When 50 billion devices start sending data over networks, privacy and security challenges become exponentially harder. M2M solutions require the ability to handle existing security governance investments yet support a variety of security protocols, encryption and privacy requirements that cross mobility, sensor networks, diverse devices, M2M telecommunications and data centers and their relevant policy domains. The nature and scale of the M2M infrastructure create unique challenges such as trust (untrusted devices, networks, associated applications), cost (cannot be expensive considering the large number of devices), shared data (who owns it, controls it and how to securely share and manage it), access (static access controls cannot adjust to the dynamic nature of M2M), performance (low power devices can´t spare many cycles for security), heterogeneity, integration into existing security paradigms, and cross-jurisdictional privacy mandates that have to be addressed.
The panel will discuss the above challenges unique to the application of M2M and IoT devices within various industry sectors, such as Smart Grid systems in the energy industry.
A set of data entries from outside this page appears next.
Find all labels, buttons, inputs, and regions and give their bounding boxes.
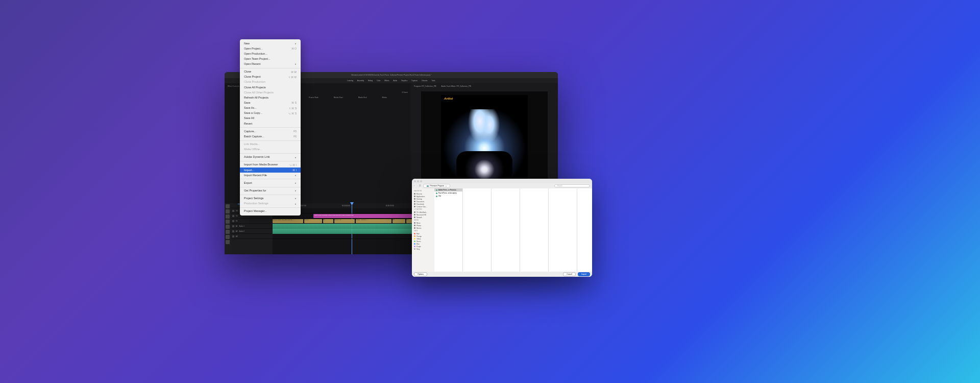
clip-v1-4[interactable]: 039075_Tra	[334, 219, 355, 223]
menu-item-save-all[interactable]: Save All	[240, 116, 301, 121]
min-dot-icon[interactable]	[417, 180, 419, 182]
menu-item-open-project-[interactable]: Open Project...⌘ O	[240, 46, 301, 51]
submenu-arrow-icon: ▸	[295, 189, 297, 193]
lock-icon[interactable]	[232, 215, 234, 217]
sidebar-label: Green	[416, 241, 421, 243]
menu-item-get-properties-for[interactable]: Get Properties for▸	[240, 188, 301, 194]
file-menu: New▸Open Project...⌘ OOpen Production...…	[240, 39, 301, 216]
close-dot-icon[interactable]	[414, 180, 416, 182]
workspace-audio[interactable]: Audio	[394, 80, 398, 82]
ripple-tool-icon[interactable]	[226, 214, 230, 219]
menu-item-label: Open Recent	[244, 62, 260, 66]
workspace-learning[interactable]: Learning	[347, 80, 353, 82]
menu-item-capture-[interactable]: Capture...F5	[240, 129, 301, 134]
razor-tool-icon[interactable]	[226, 220, 230, 224]
track-select-tool-icon[interactable]	[226, 209, 230, 213]
workspace-editing[interactable]: Editing	[368, 80, 373, 82]
menu-shortcut: ⇧ ⌘ W	[288, 76, 297, 79]
lock-icon[interactable]	[232, 235, 234, 237]
selection-tool-icon[interactable]	[226, 204, 230, 208]
menu-item-refresh-all-projects[interactable]: Refresh All Projects	[240, 95, 301, 100]
import-dialog: ‹ › ☰ Premiere Projects ⌄ ⌕ Search Favor…	[412, 179, 592, 277]
menu-item-open-production-[interactable]: Open Production...	[240, 51, 301, 56]
sidebar-label: Downloads	[416, 203, 424, 205]
nav-fwd-icon[interactable]: ›	[416, 185, 417, 187]
folder-icon	[436, 189, 437, 191]
finder-columns: Adobe Prem...ro PreviewsFast & Furio...e…	[434, 188, 592, 272]
menu-item-save-as-[interactable]: Save As...⇧ ⌘ S	[240, 106, 301, 111]
track-v1[interactable]: V1	[236, 220, 238, 222]
path-dropdown[interactable]: Premiere Projects ⌄	[423, 184, 450, 188]
audio-clip-a2[interactable]	[273, 229, 421, 234]
clip-v1-3[interactable]: 004	[323, 219, 333, 223]
workspace-tools[interactable]: Tools	[432, 80, 435, 82]
lock-icon[interactable]	[232, 210, 234, 212]
import-button[interactable]: Import	[578, 272, 590, 276]
slip-tool-icon[interactable]	[226, 225, 230, 229]
column-item[interactable]: Old	[434, 195, 462, 198]
options-button[interactable]: Options	[414, 272, 427, 276]
clip-v1-1[interactable]: 034912_Police_Car_Late_Cop_By_	[273, 219, 303, 223]
hand-tool-icon[interactable]	[226, 235, 230, 239]
clip-v1-5[interactable]: 039026_Motorbike_A	[356, 219, 391, 223]
col-framerate[interactable]: Frame Rate	[309, 97, 318, 99]
menu-item-export[interactable]: Export▸	[240, 180, 301, 185]
tab-effect-controls[interactable]: Effect Controls	[228, 85, 239, 87]
menu-item-import-from-media-browser[interactable]: Import from Media Browser⌥ ⌘ I	[240, 162, 301, 167]
view-columns-icon[interactable]: ☰	[419, 185, 421, 187]
menu-item-open-recent[interactable]: Open Recent▸	[240, 62, 301, 67]
menu-item-save[interactable]: Save⌘ S	[240, 101, 301, 106]
search-input[interactable]: ⌕ Search	[554, 184, 590, 187]
lock-icon[interactable]	[232, 225, 234, 227]
clip-v1-6[interactable]: 039	[393, 219, 405, 223]
sidebar-item[interactable]: Gray	[412, 248, 434, 250]
track-v2[interactable]: V2	[236, 215, 238, 217]
menu-item-import-[interactable]: Import...⌘ I	[240, 167, 301, 173]
menu-item-save-a-copy-[interactable]: Save a Copy...⌥ ⌘ S	[240, 111, 301, 116]
workspace-assembly[interactable]: Assembly	[357, 80, 364, 82]
col-media[interactable]: Media	[382, 97, 387, 99]
tab-program[interactable]: Program: FF_Collection_PB	[414, 85, 436, 87]
type-tool-icon[interactable]	[226, 240, 230, 244]
workspace-graphics[interactable]: Graphics	[401, 80, 407, 82]
workspace-color[interactable]: Color	[377, 80, 380, 82]
col-media-end[interactable]: Media End	[358, 97, 367, 99]
workspace-libraries[interactable]: Libraries	[422, 80, 428, 82]
max-dot-icon[interactable]	[420, 180, 422, 182]
sidebar-label: Documents	[416, 201, 424, 203]
menu-item-new[interactable]: New▸	[240, 41, 301, 46]
workspace-effects[interactable]: Effects	[384, 80, 389, 82]
cancel-button[interactable]: Cancel	[563, 272, 576, 276]
sidebar-label: Yellow	[416, 238, 421, 240]
lock-icon[interactable]	[232, 230, 234, 232]
col-media-start[interactable]: Media Start	[334, 97, 343, 99]
track-a1[interactable]: A1	[236, 225, 238, 227]
menu-shortcut: ⇧ ⌘ S	[289, 107, 297, 110]
lock-icon[interactable]	[232, 220, 234, 222]
clip-v1-2[interactable]: 039015_	[304, 219, 322, 223]
tab-audio-mixer[interactable]: Audio Track Mixer: FF_Collection_PB	[442, 85, 471, 87]
track-a2[interactable]: A2	[236, 230, 238, 232]
menu-item-revert[interactable]: Revert	[240, 121, 301, 126]
menu-item-label: Batch Capture...	[244, 135, 264, 138]
menu-item-close[interactable]: Close⌘ W	[240, 69, 301, 75]
menu-item-project-settings[interactable]: Project Settings▸	[240, 196, 301, 201]
track-v3[interactable]: V3	[236, 210, 238, 212]
sidebar-label: Orange	[416, 235, 422, 237]
workspace-captions[interactable]: Captions	[411, 80, 418, 82]
sidebar-label: Desktop	[416, 198, 422, 200]
track-a3[interactable]: A3	[236, 235, 238, 237]
menu-item-import-recent-file[interactable]: Import Recent File▸	[240, 173, 301, 178]
sidebar-label: Applications	[416, 196, 425, 198]
pen-tool-icon[interactable]	[226, 230, 230, 234]
menu-item-batch-capture-[interactable]: Batch Capture...F6	[240, 134, 301, 139]
audio-clip-a1[interactable]	[273, 224, 421, 229]
menu-item-label: Project Settings	[244, 197, 264, 200]
nav-back-icon[interactable]: ‹	[414, 185, 414, 187]
menu-item-adobe-dynamic-link[interactable]: Adobe Dynamic Link▸	[240, 155, 301, 160]
menu-item-project-manager-[interactable]: Project Manager...	[240, 209, 301, 214]
menu-item-open-team-project-[interactable]: Open Team Project...	[240, 56, 301, 61]
menu-item-close-all-projects[interactable]: Close All Projects	[240, 85, 301, 90]
menu-item-close-project[interactable]: Close Project⇧ ⌘ W	[240, 75, 301, 80]
artlist-watermark: Artlist	[444, 97, 453, 100]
The panel will also discuss how some of these issues are being tackled by the important OASIS committees: Message Queuing Telemetry Transport Protocol (MQTT), Privacy by Design Documentation for Software Engineers (PbD-SE), Privacy Management Reference Model and Methodology (PMRM) as well as the Smart Grid Cybersecurity Committee under the Smart Grid Interoperability Panel.
The panel will include case studies on how governments and large organizations and critical infrastructure providers such as electric utilities are tackling the security and privacy implications of IoT/M2M to build a resilient environment to drive business value.